[Start of section]
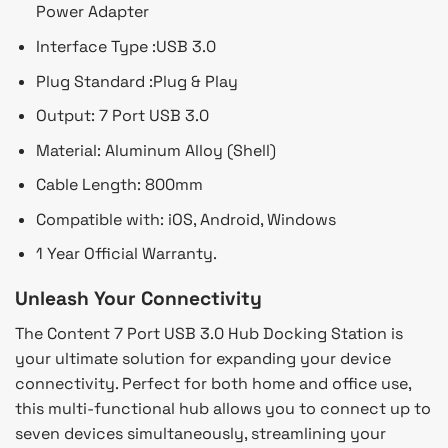
Power Adapter
Interface Type :
USB 3.0
Plug Standard :
Plug & Play
Output:
7 Port USB 3.0
Material: Aluminum Alloy (Shell)
Cable Length: 800mm
Compatible with: iOS, Android, Windows
1 Year Official Warranty.
Unleash Your Connectivity
The Content 7 Port USB 3.0 Hub Docking Station is
your ultimate solution for expanding your device
connectivity. Perfect for both home and office use,
this multi-functional hub allows you to connect up to
seven devices simultaneously, streamlining your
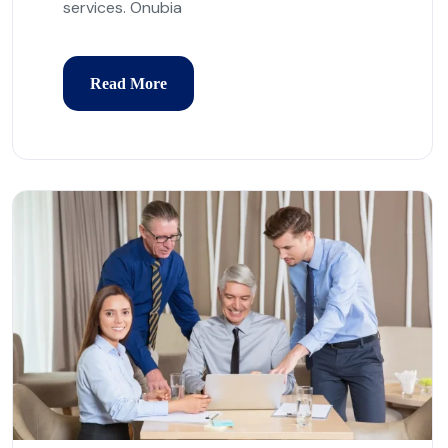
services. Onubia
Read More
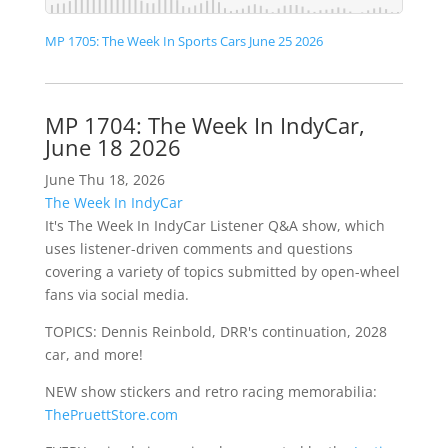
MP 1705: The Week In Sports Cars June 25 2026
MP 1704: The Week In IndyCar,
June 18 2026
June Thu 18, 2026
The Week In IndyCar
It's The Week In IndyCar Listener Q&A show, which
uses listener-driven comments and questions
covering a variety of topics submitted by open-wheel
fans via social media.
TOPICS: Dennis Reinbold, DRR's continuation, 2028
car, and more!
NEW show stickers and retro racing memorabilia:
ThePruettStore.com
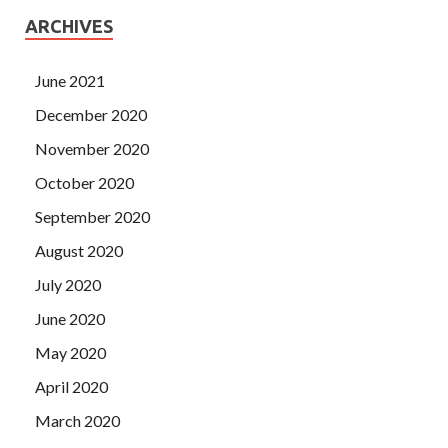
ARCHIVES
June 2021
December 2020
November 2020
October 2020
September 2020
August 2020
July 2020
June 2020
May 2020
April 2020
March 2020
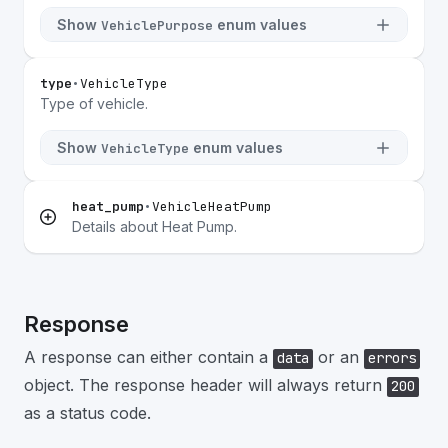
Show
enum values
VehiclePurpose
type
•
VehicleType
Type of vehicle.
Show
enum values
VehicleType
heat_pump
•
VehicleHeatPump
Details about Heat Pump.
Response
A response can either contain a
or an
data
errors
object. The response header will always return
200
as a status code.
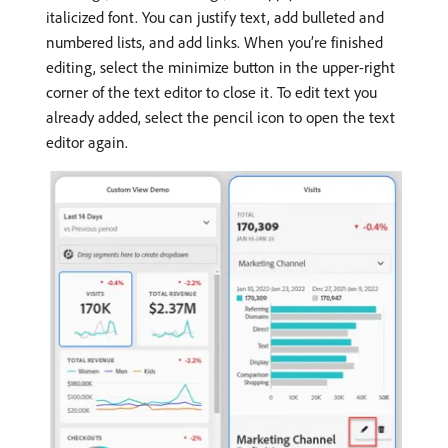
italicized font. You can justify text, add bulleted and
numbered lists, and add links. When you’re finished
editing, select the minimize button in the upper-right
corner of the text editor to close it. To edit text you
already added, select the pencil icon to open the text
editor again.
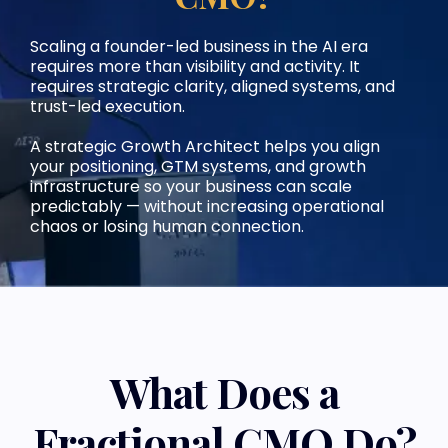
Scaling a founder-led business in the AI era
requires more than visibility and activity. It
requires strategic clarity, aligned systems, and
trust-led execution.
A strategic Growth Architect helps you align
your positioning, GTM systems, and growth
infrastructure so your business can scale
predictably — without increasing operational
chaos or losing human connection.
What Does a
Fractional CMO Do?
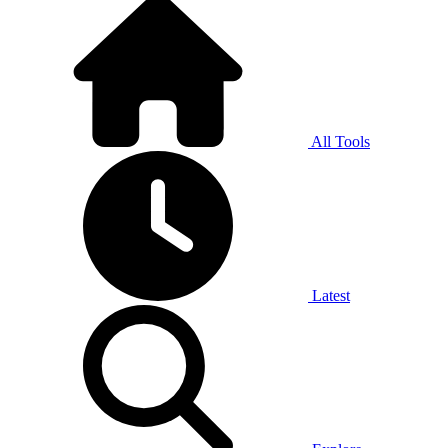
All Tools
Latest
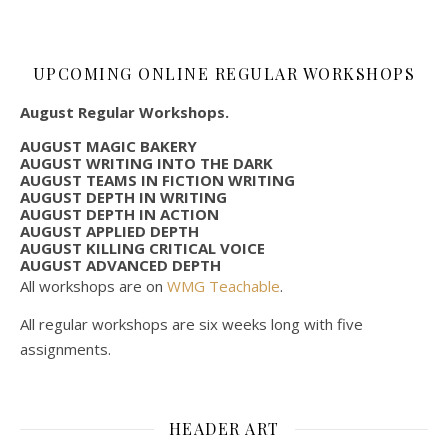
UPCOMING ONLINE REGULAR WORKSHOPS
August Regular Workshops.
AUGUST MAGIC BAKERY
AUGUST WRITING INTO THE DARK
AUGUST TEAMS IN FICTION WRITING
AUGUST DEPTH IN WRITING
AUGUST DEPTH IN ACTION
AUGUST APPLIED DEPTH
AUGUST KILLING CRITICAL VOICE
AUGUST ADVANCED DEPTH
All workshops are on
WMG Teachable
.
All regular workshops are six weeks long with five
assignments.
HEADER ART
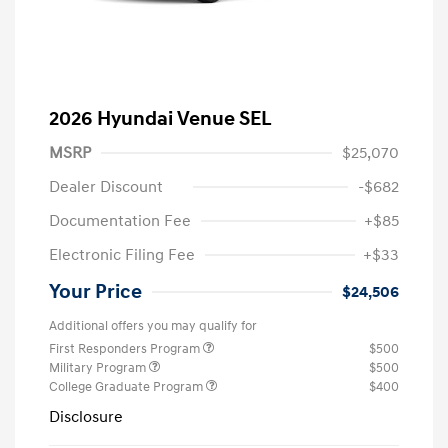
2026 Hyundai Venue SEL
MSRP
$25,070
Dealer Discount
-$682
Documentation Fee
+$85
Electronic Filing Fee
+$33
Your Price
$24,506
Additional offers you may qualify for
First Responders Program
$500
Military Program
$500
College Graduate Program
$400
Disclosure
[End of section]
Work order –
From the listing, copy every line where the string "strategic" appears.

Answer to the problem –
requires strategic clarity, aligned systems, and
A strategic Growth Architect helps you align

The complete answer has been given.